[Page-level text extractions]
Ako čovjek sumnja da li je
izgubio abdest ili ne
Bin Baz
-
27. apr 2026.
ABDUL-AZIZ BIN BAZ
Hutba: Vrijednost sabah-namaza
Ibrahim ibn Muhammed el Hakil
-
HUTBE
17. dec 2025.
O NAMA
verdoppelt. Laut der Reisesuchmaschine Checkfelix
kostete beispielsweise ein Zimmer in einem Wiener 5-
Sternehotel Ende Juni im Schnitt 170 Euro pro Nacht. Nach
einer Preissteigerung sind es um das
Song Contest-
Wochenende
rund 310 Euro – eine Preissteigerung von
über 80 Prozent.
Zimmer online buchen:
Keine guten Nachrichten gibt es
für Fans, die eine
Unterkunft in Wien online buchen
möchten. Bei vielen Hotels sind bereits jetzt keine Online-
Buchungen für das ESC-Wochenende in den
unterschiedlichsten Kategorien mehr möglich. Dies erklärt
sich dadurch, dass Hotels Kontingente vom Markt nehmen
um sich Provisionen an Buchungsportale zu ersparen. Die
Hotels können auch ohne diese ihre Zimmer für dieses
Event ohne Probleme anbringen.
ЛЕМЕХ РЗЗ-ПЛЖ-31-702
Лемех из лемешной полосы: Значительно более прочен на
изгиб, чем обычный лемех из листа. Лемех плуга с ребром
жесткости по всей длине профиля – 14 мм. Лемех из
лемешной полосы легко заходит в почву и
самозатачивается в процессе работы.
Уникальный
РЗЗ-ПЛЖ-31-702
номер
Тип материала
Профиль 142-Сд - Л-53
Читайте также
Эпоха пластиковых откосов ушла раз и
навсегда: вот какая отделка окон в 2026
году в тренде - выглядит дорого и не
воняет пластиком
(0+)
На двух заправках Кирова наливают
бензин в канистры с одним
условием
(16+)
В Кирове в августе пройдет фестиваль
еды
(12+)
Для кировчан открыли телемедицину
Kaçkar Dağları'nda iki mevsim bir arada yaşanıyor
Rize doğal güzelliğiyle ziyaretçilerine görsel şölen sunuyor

Aim of the exercise
Report each line above containing the string "Euro".

Reply
Sternehotel Ende Juni im Schnitt 170 Euro pro Nacht. Nach
rund 310 Euro – eine Preissteigerung von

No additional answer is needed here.